— Records drawn from a dataset —
──────────────────────────────

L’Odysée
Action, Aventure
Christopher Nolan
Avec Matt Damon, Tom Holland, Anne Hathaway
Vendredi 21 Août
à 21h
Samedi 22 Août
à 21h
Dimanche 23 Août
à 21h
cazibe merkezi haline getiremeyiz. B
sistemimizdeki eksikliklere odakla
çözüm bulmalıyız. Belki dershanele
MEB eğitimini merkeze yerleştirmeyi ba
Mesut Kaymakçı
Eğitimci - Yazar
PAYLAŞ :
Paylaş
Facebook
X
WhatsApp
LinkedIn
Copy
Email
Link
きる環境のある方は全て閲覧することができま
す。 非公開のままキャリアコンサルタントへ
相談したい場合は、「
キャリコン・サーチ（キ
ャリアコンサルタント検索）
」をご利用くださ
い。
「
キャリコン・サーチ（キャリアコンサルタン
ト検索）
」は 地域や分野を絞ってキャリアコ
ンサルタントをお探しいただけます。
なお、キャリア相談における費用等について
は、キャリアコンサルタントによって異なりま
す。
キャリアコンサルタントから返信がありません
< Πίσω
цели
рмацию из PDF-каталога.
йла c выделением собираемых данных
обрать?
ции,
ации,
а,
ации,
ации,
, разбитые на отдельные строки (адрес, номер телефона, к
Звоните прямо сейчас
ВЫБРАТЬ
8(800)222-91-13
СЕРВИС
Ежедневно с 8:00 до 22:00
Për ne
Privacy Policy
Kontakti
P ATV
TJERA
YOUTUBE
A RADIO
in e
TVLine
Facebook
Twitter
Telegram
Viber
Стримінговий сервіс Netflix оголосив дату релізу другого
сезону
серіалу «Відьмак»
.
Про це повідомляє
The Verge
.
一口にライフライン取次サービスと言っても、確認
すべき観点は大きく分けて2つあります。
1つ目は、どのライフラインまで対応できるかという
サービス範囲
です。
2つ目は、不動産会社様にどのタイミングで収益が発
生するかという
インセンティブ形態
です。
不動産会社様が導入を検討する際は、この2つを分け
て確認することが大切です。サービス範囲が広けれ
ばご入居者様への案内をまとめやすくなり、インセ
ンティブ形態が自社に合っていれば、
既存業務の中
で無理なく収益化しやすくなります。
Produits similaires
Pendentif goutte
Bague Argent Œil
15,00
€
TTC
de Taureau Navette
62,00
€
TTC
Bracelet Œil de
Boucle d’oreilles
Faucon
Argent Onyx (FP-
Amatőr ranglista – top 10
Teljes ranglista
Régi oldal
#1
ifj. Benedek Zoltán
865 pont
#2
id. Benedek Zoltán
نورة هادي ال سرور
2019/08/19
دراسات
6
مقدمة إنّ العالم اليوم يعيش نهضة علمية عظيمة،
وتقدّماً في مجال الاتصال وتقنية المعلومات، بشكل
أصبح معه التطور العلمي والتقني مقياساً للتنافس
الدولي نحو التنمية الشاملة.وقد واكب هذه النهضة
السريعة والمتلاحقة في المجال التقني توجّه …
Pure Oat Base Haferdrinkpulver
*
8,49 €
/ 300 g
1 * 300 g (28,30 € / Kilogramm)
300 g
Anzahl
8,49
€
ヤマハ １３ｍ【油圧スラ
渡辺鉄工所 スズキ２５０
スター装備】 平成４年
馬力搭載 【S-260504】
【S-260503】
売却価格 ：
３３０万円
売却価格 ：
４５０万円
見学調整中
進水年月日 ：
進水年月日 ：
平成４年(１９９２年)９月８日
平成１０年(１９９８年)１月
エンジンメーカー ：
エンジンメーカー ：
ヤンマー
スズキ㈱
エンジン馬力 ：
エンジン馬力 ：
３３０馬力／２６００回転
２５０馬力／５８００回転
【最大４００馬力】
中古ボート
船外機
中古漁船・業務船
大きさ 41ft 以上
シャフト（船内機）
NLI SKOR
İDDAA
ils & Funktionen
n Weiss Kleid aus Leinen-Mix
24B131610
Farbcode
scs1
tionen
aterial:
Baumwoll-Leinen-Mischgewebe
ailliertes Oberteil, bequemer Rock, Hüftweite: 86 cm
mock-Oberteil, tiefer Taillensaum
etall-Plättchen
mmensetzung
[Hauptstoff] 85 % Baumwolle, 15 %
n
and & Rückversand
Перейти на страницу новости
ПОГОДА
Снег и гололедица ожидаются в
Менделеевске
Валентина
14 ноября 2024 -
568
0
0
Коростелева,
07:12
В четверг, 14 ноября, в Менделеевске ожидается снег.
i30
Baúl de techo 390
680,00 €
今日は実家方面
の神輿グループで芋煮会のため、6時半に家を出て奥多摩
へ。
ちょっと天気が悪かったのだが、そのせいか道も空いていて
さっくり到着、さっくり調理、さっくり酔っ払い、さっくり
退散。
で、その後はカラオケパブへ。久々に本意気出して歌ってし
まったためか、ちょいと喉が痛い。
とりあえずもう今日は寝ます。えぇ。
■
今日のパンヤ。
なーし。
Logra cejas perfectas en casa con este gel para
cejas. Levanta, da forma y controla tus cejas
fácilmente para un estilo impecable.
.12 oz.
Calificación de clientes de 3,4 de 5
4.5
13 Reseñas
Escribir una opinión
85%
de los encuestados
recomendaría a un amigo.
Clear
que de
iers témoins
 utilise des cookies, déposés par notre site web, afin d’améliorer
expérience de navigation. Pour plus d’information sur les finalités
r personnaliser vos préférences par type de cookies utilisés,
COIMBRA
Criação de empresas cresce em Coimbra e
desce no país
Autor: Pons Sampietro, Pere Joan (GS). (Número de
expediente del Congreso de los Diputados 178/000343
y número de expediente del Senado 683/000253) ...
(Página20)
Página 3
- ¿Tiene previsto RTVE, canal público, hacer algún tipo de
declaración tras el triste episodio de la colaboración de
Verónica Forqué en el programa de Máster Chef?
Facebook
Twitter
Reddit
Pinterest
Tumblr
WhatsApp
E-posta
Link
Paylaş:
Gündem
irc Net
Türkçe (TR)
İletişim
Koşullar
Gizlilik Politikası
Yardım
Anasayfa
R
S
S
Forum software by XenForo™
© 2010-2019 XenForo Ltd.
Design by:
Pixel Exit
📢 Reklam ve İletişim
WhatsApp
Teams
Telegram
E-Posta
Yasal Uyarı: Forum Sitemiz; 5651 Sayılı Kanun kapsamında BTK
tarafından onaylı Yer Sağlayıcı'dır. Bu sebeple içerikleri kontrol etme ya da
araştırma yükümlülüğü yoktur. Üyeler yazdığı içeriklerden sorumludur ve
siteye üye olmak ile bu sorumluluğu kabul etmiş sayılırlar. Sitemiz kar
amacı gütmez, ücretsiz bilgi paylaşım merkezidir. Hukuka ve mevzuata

──────────────────────────────

— WHAT TO PRODUCE —
Please write out, exactly as they appear above, only the lines in the stretch from the line with "Vendredi 21 Août" through the line with "mock-Oberteil, tiefer Taillensaum".

— RESPONSE BOX —
Vendredi 21 Août
à 21h
Samedi 22 Août
à 21h
Dimanche 23 Août
à 21h
cazibe merkezi haline getiremeyiz. B
sistemimizdeki eksikliklere odakla
çözüm bulmalıyız. Belki dershanele
MEB eğitimini merkeze yerleştirmeyi ba
Mesut Kaymakçı
Eğitimci - Yazar
PAYLAŞ :
Paylaş
Facebook
X
WhatsApp
LinkedIn
Copy
Email
Link
きる環境のある方は全て閲覧することができま
す。 非公開のままキャリアコンサルタントへ
相談したい場合は、「
キャリコン・サーチ（キ
ャリアコンサルタント検索）
」をご利用くださ
い。
「
キャリコン・サーチ（キャリアコンサルタン
ト検索）
」は 地域や分野を絞ってキャリアコ
ンサルタントをお探しいただけます。
なお、キャリア相談における費用等について
は、キャリアコンサルタントによって異なりま
す。
キャリアコンサルタントから返信がありません
< Πίσω
цели
рмацию из PDF-каталога.
йла c выделением собираемых данных
обрать?
ции,
ации,
а,
ации,
ации,
, разбитые на отдельные строки (адрес, номер телефона, к
Звоните прямо сейчас
ВЫБРАТЬ
8(800)222-91-13
СЕРВИС
Ежедневно с 8:00 до 22:00
Për ne
Privacy Policy
Kontakti
P ATV
TJERA
YOUTUBE
A RADIO
in e
TVLine
Facebook
Twitter
Telegram
Viber
Стримінговий сервіс Netflix оголосив дату релізу другого
сезону
серіалу «Відьмак»
.
Про це повідомляє
The Verge
.
一口にライフライン取次サービスと言っても、確認
すべき観点は大きく分けて2つあります。
1つ目は、どのライフラインまで対応できるかという
サービス範囲
です。
2つ目は、不動産会社様にどのタイミングで収益が発
生するかという
インセンティブ形態
です。
不動産会社様が導入を検討する際は、この2つを分け
て確認することが大切です。サービス範囲が広けれ
ばご入居者様への案内をまとめやすくなり、インセ
ンティブ形態が自社に合っていれば、
既存業務の中
で無理なく収益化しやすくなります。
Produits similaires
Pendentif goutte
Bague Argent Œil
15,00
€
TTC
de Taureau Navette
62,00
€
TTC
Bracelet Œil de
Boucle d’oreilles
Faucon
Argent Onyx (FP-
Amatőr ranglista – top 10
Teljes ranglista
Régi oldal
#1
ifj. Benedek Zoltán
865 pont
#2
id. Benedek Zoltán
نورة هادي ال سرور
2019/08/19
دراسات
6
مقدمة إنّ العالم اليوم يعيش نهضة علمية عظيمة،
وتقدّماً في مجال الاتصال وتقنية المعلومات، بشكل
أصبح معه التطور العلمي والتقني مقياساً للتنافس
الدولي نحو التنمية الشاملة.وقد واكب هذه النهضة
السريعة والمتلاحقة في المجال التقني توجّه …
Pure Oat Base Haferdrinkpulver
*
8,49 €
/ 300 g
1 * 300 g (28,30 € / Kilogramm)
300 g
Anzahl
8,49
€
ヤマハ １３ｍ【油圧スラ
渡辺鉄工所 スズキ２５０
スター装備】 平成４年
馬力搭載 【S-260504】
【S-260503】
売却価格 ：
３３０万円
売却価格 ：
４５０万円
見学調整中
進水年月日 ：
進水年月日 ：
平成４年(１９９２年)９月８日
平成１０年(１９９８年)１月
エンジンメーカー ：
エンジンメーカー ：
ヤンマー
スズキ㈱
エンジン馬力 ：
エンジン馬力 ：
３３０馬力／２６００回転
２５０馬力／５８００回転
【最大４００馬力】
中古ボート
船外機
中古漁船・業務船
大きさ 41ft 以上
シャフト（船内機）
NLI SKOR
İDDAA
ils & Funktionen
n Weiss Kleid aus Leinen-Mix
24B131610
Farbcode
scs1
tionen
aterial:
Baumwoll-Leinen-Mischgewebe
ailliertes Oberteil, bequemer Rock, Hüftweite: 86 cm
mock-Oberteil, tiefer Taillensaum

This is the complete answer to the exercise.